Vivendo o espectro
Para além do preconceito, pessoas que convivem com diagnóstico autista
Ao ligar o brinquedo, Isaac, uma criança de três anos de idade, ficou agitado e começou a chorar. Depois desse episódio, a avó dele, Vera Maciel, começou a reparar que ambientes com muitas pessoas incomodavam o neto. Após o diagnóstico de Transtorno do Espectro Autista (TEA) nível II, houve uma preparação para lidar com a questão. “Ele tem dias alternados. Alguns passa muito bem, aproveita bastante o dia e interage. Em outros, é mais nervoso, sonolento e quieto”, relata.
Segundo o Instituto Neuro Saber, no nível II há maior dificuldade com habilidades sociais e pode haver comprometimento da comunicação verbal. Além disso, esse nível também pode comprometer o contato visual e a dificuldade de expressar emoções pela fala ou por expressões faciais.
As questões enfrentadas por Isaac são de outra ordem. A avó dele conta que há muita instabilidade: “Ele adora brincar, principalmente com jogos educativos, aqueles que são de encaixe, quebra-cabeças, cubos e assistir desenhos. Em relação ao que ele não gosta, é de mudar de rotina, ir em lugares com muito tumulto e, é difícil ele aceitar um não”.
Pela manhã, Isaac frequenta a Associação de Pais e Amigos Excepcionais (Apae) e, à tarde, vai para a creche. Para Vera, a escola especial contribui para o desenvolvimento da criança e os resultados são notáveis. Isaac faz acompanhamento com profissionais de fonoaudiologia, psicologia e especialistas em autismo.

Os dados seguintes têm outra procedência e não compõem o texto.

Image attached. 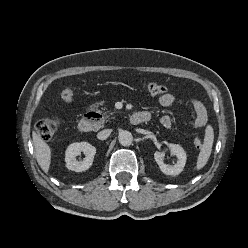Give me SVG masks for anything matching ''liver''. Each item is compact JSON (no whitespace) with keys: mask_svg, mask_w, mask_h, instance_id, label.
Returning a JSON list of instances; mask_svg holds the SVG:
<instances>
[{"mask_svg":"<svg viewBox=\"0 0 248 248\" xmlns=\"http://www.w3.org/2000/svg\"><path fill=\"white\" fill-rule=\"evenodd\" d=\"M32 138L37 162L41 169L47 173L51 163V149L35 131L32 133Z\"/></svg>","mask_w":248,"mask_h":248,"instance_id":"liver-1","label":"liver"}]
</instances>
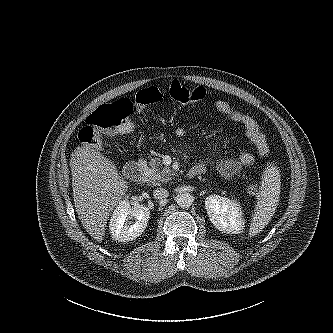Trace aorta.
Wrapping results in <instances>:
<instances>
[{"mask_svg": "<svg viewBox=\"0 0 333 333\" xmlns=\"http://www.w3.org/2000/svg\"><path fill=\"white\" fill-rule=\"evenodd\" d=\"M193 203V196L189 193H182L177 197V204L181 208H189Z\"/></svg>", "mask_w": 333, "mask_h": 333, "instance_id": "obj_1", "label": "aorta"}]
</instances>
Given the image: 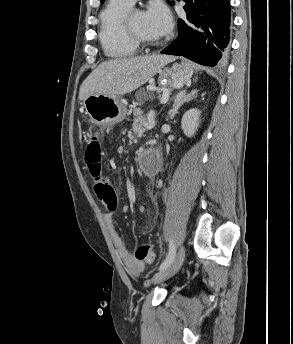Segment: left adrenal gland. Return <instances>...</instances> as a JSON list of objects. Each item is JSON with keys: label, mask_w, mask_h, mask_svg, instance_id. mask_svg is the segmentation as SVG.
Returning a JSON list of instances; mask_svg holds the SVG:
<instances>
[{"label": "left adrenal gland", "mask_w": 293, "mask_h": 344, "mask_svg": "<svg viewBox=\"0 0 293 344\" xmlns=\"http://www.w3.org/2000/svg\"><path fill=\"white\" fill-rule=\"evenodd\" d=\"M197 90H192L190 93H187V91H181L179 92L175 98L174 103L170 111L168 112L169 119H173L176 113L178 112V109L185 103L189 102L192 99H194L197 95Z\"/></svg>", "instance_id": "a2214340"}]
</instances>
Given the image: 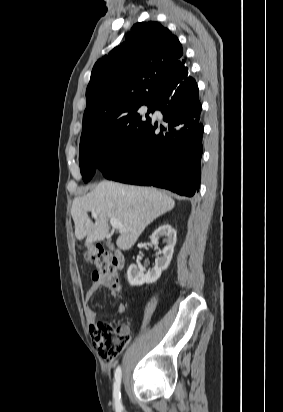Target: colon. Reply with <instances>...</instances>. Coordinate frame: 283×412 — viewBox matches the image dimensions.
Listing matches in <instances>:
<instances>
[{
  "label": "colon",
  "mask_w": 283,
  "mask_h": 412,
  "mask_svg": "<svg viewBox=\"0 0 283 412\" xmlns=\"http://www.w3.org/2000/svg\"><path fill=\"white\" fill-rule=\"evenodd\" d=\"M85 259L94 266L93 277L108 281L114 289L120 285V273L113 257L101 246L87 249ZM91 333L100 355L105 359L115 358L129 343L130 335L125 327L111 322L99 321L92 325Z\"/></svg>",
  "instance_id": "obj_1"
}]
</instances>
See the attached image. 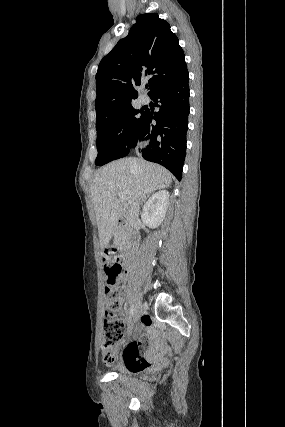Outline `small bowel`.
<instances>
[{"mask_svg": "<svg viewBox=\"0 0 285 427\" xmlns=\"http://www.w3.org/2000/svg\"><path fill=\"white\" fill-rule=\"evenodd\" d=\"M142 325L151 328L152 321L144 319ZM163 351L164 346L161 341L151 346L145 340H132L128 350L123 353L122 362L131 370L153 369L163 361Z\"/></svg>", "mask_w": 285, "mask_h": 427, "instance_id": "small-bowel-1", "label": "small bowel"}]
</instances>
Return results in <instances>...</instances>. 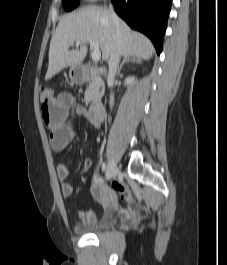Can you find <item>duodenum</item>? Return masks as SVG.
<instances>
[{"label":"duodenum","instance_id":"obj_1","mask_svg":"<svg viewBox=\"0 0 227 265\" xmlns=\"http://www.w3.org/2000/svg\"><path fill=\"white\" fill-rule=\"evenodd\" d=\"M92 71L93 69L90 66L88 65L82 66L77 72L76 81L79 83L87 81ZM89 113L92 115L93 118H95L98 121L102 119L104 110L102 102L99 98H95L91 102L89 106Z\"/></svg>","mask_w":227,"mask_h":265}]
</instances>
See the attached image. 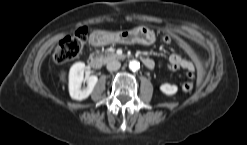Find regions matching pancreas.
<instances>
[{
	"instance_id": "cf45deb5",
	"label": "pancreas",
	"mask_w": 247,
	"mask_h": 145,
	"mask_svg": "<svg viewBox=\"0 0 247 145\" xmlns=\"http://www.w3.org/2000/svg\"><path fill=\"white\" fill-rule=\"evenodd\" d=\"M99 58L101 59L102 62L107 63L112 59H118L119 56L114 52L106 51L104 54H100Z\"/></svg>"
}]
</instances>
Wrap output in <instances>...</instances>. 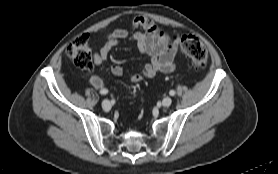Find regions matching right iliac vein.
Listing matches in <instances>:
<instances>
[{
	"label": "right iliac vein",
	"instance_id": "obj_1",
	"mask_svg": "<svg viewBox=\"0 0 278 174\" xmlns=\"http://www.w3.org/2000/svg\"><path fill=\"white\" fill-rule=\"evenodd\" d=\"M102 108H103L104 110H110V109H111V103H110V101L107 100V99L103 100V102H102Z\"/></svg>",
	"mask_w": 278,
	"mask_h": 174
}]
</instances>
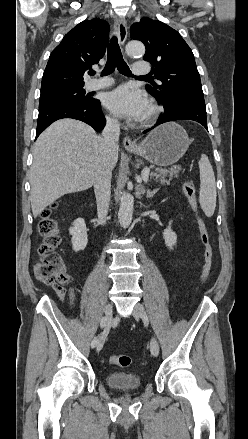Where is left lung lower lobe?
Instances as JSON below:
<instances>
[{
  "label": "left lung lower lobe",
  "mask_w": 248,
  "mask_h": 439,
  "mask_svg": "<svg viewBox=\"0 0 248 439\" xmlns=\"http://www.w3.org/2000/svg\"><path fill=\"white\" fill-rule=\"evenodd\" d=\"M176 120H193L208 129L205 106L188 102L178 103L169 110H164V113L159 116L155 126ZM149 130L151 129L144 131V133Z\"/></svg>",
  "instance_id": "0a47b994"
}]
</instances>
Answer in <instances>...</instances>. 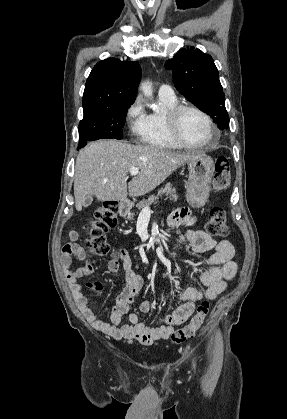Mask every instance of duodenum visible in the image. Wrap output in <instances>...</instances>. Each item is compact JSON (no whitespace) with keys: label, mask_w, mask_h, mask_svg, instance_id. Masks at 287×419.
I'll list each match as a JSON object with an SVG mask.
<instances>
[{"label":"duodenum","mask_w":287,"mask_h":419,"mask_svg":"<svg viewBox=\"0 0 287 419\" xmlns=\"http://www.w3.org/2000/svg\"><path fill=\"white\" fill-rule=\"evenodd\" d=\"M123 213L126 212L128 203L126 201H122L121 203Z\"/></svg>","instance_id":"obj_1"}]
</instances>
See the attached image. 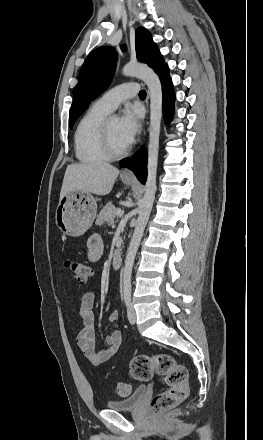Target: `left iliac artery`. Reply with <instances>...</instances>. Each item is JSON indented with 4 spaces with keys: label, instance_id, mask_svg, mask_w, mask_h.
<instances>
[{
    "label": "left iliac artery",
    "instance_id": "44dca946",
    "mask_svg": "<svg viewBox=\"0 0 263 440\" xmlns=\"http://www.w3.org/2000/svg\"><path fill=\"white\" fill-rule=\"evenodd\" d=\"M123 294H124L125 304L128 306L130 304V301H131V288L130 287H125L124 291H123Z\"/></svg>",
    "mask_w": 263,
    "mask_h": 440
}]
</instances>
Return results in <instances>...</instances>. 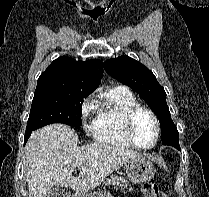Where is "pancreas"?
I'll return each mask as SVG.
<instances>
[{"mask_svg":"<svg viewBox=\"0 0 209 197\" xmlns=\"http://www.w3.org/2000/svg\"><path fill=\"white\" fill-rule=\"evenodd\" d=\"M103 184L105 186L113 185L115 188H120V189L129 188L128 181L122 176H111L110 178H107ZM129 190L132 191L133 189L130 187Z\"/></svg>","mask_w":209,"mask_h":197,"instance_id":"pancreas-1","label":"pancreas"}]
</instances>
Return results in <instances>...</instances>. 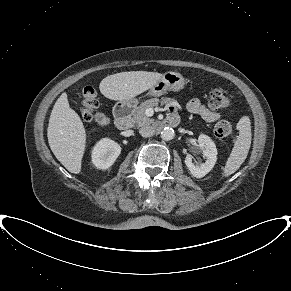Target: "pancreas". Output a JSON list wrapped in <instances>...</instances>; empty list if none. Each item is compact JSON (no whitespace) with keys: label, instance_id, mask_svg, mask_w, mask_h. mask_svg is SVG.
I'll return each instance as SVG.
<instances>
[{"label":"pancreas","instance_id":"cf45deb5","mask_svg":"<svg viewBox=\"0 0 291 291\" xmlns=\"http://www.w3.org/2000/svg\"><path fill=\"white\" fill-rule=\"evenodd\" d=\"M174 100L171 98L163 97L161 100L157 98L146 100L145 102L141 103L135 110L132 118L131 123L132 126H145L153 123L154 119H151L146 116L145 111L148 108H153L158 106L159 103L161 105H168L169 103H172Z\"/></svg>","mask_w":291,"mask_h":291}]
</instances>
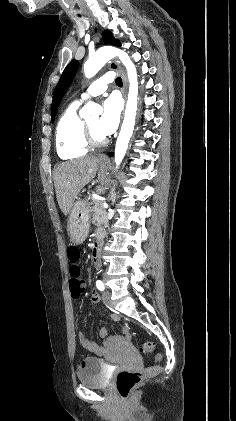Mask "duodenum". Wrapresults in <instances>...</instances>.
Instances as JSON below:
<instances>
[{
	"label": "duodenum",
	"instance_id": "1",
	"mask_svg": "<svg viewBox=\"0 0 236 421\" xmlns=\"http://www.w3.org/2000/svg\"><path fill=\"white\" fill-rule=\"evenodd\" d=\"M95 238H96V241H95L94 246H93V256H94L95 261L98 262L102 242L105 238L104 229L98 228L95 232ZM127 337H128V331L125 330L124 331V339H127ZM82 343L85 347H87L91 351L103 353V348L90 343L85 338H82Z\"/></svg>",
	"mask_w": 236,
	"mask_h": 421
}]
</instances>
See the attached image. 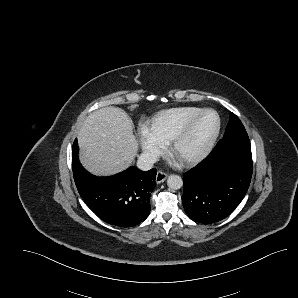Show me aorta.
Segmentation results:
<instances>
[{"label":"aorta","instance_id":"1","mask_svg":"<svg viewBox=\"0 0 298 298\" xmlns=\"http://www.w3.org/2000/svg\"><path fill=\"white\" fill-rule=\"evenodd\" d=\"M167 186L170 189L178 190L183 186V179L177 174H171L167 177Z\"/></svg>","mask_w":298,"mask_h":298}]
</instances>
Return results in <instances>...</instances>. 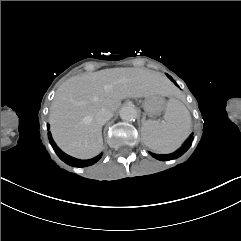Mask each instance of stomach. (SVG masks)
Segmentation results:
<instances>
[{
  "instance_id": "0dacf381",
  "label": "stomach",
  "mask_w": 241,
  "mask_h": 241,
  "mask_svg": "<svg viewBox=\"0 0 241 241\" xmlns=\"http://www.w3.org/2000/svg\"><path fill=\"white\" fill-rule=\"evenodd\" d=\"M165 101L159 95L148 96L143 101V108L150 117L160 115L165 108Z\"/></svg>"
}]
</instances>
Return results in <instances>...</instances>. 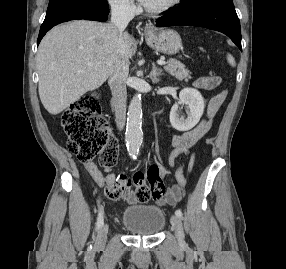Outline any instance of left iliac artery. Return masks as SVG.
I'll return each mask as SVG.
<instances>
[{
  "instance_id": "obj_1",
  "label": "left iliac artery",
  "mask_w": 286,
  "mask_h": 269,
  "mask_svg": "<svg viewBox=\"0 0 286 269\" xmlns=\"http://www.w3.org/2000/svg\"><path fill=\"white\" fill-rule=\"evenodd\" d=\"M175 214H176V216H178V217H182V211L180 210V209H177L176 211H175Z\"/></svg>"
}]
</instances>
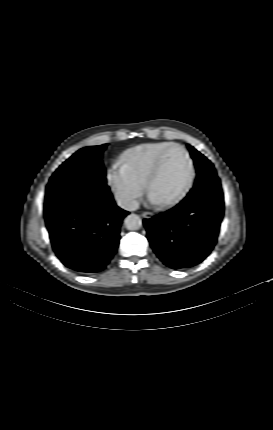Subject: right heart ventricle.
<instances>
[{
    "label": "right heart ventricle",
    "instance_id": "e07e8e85",
    "mask_svg": "<svg viewBox=\"0 0 273 430\" xmlns=\"http://www.w3.org/2000/svg\"><path fill=\"white\" fill-rule=\"evenodd\" d=\"M171 144L170 142H151L138 145L122 155V164L132 177L145 184L158 155Z\"/></svg>",
    "mask_w": 273,
    "mask_h": 430
}]
</instances>
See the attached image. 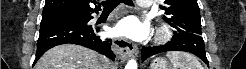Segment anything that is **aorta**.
Here are the masks:
<instances>
[{
  "label": "aorta",
  "instance_id": "762f6f07",
  "mask_svg": "<svg viewBox=\"0 0 246 69\" xmlns=\"http://www.w3.org/2000/svg\"><path fill=\"white\" fill-rule=\"evenodd\" d=\"M137 68H138L137 62L134 59L129 60L125 67V69H137Z\"/></svg>",
  "mask_w": 246,
  "mask_h": 69
}]
</instances>
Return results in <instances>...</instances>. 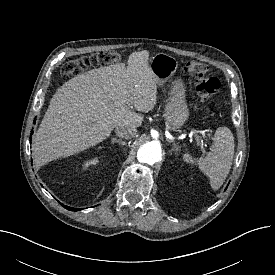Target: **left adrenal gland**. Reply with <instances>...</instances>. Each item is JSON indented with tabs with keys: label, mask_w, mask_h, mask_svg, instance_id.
I'll return each mask as SVG.
<instances>
[{
	"label": "left adrenal gland",
	"mask_w": 275,
	"mask_h": 275,
	"mask_svg": "<svg viewBox=\"0 0 275 275\" xmlns=\"http://www.w3.org/2000/svg\"><path fill=\"white\" fill-rule=\"evenodd\" d=\"M168 142H170V143L172 142V146H173V150H174V151L177 152V151L179 150V146H178L174 141H169V140H168Z\"/></svg>",
	"instance_id": "a2214340"
}]
</instances>
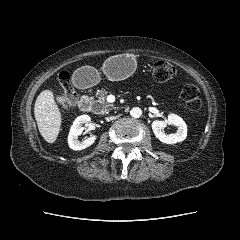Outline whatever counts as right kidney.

Mesmo com a abrangência do tema, para Vera, ainda falta conhecimento sobre o autismo. ”As escolas não estão preparadas para perceber que uma criança é especial e precisa de tratamento diferenciado. Tanto que o Isaac era tratado como uma criança sem espectro”. De acordo com uma pesquisa publicada na revista Espaço Aberto, da Universidade de São Paulo (USP), o autismo está presente em uma a cada 110 pessoas. Ainda estima-se que existam cerca de 2 milhões de autistas no Brasil.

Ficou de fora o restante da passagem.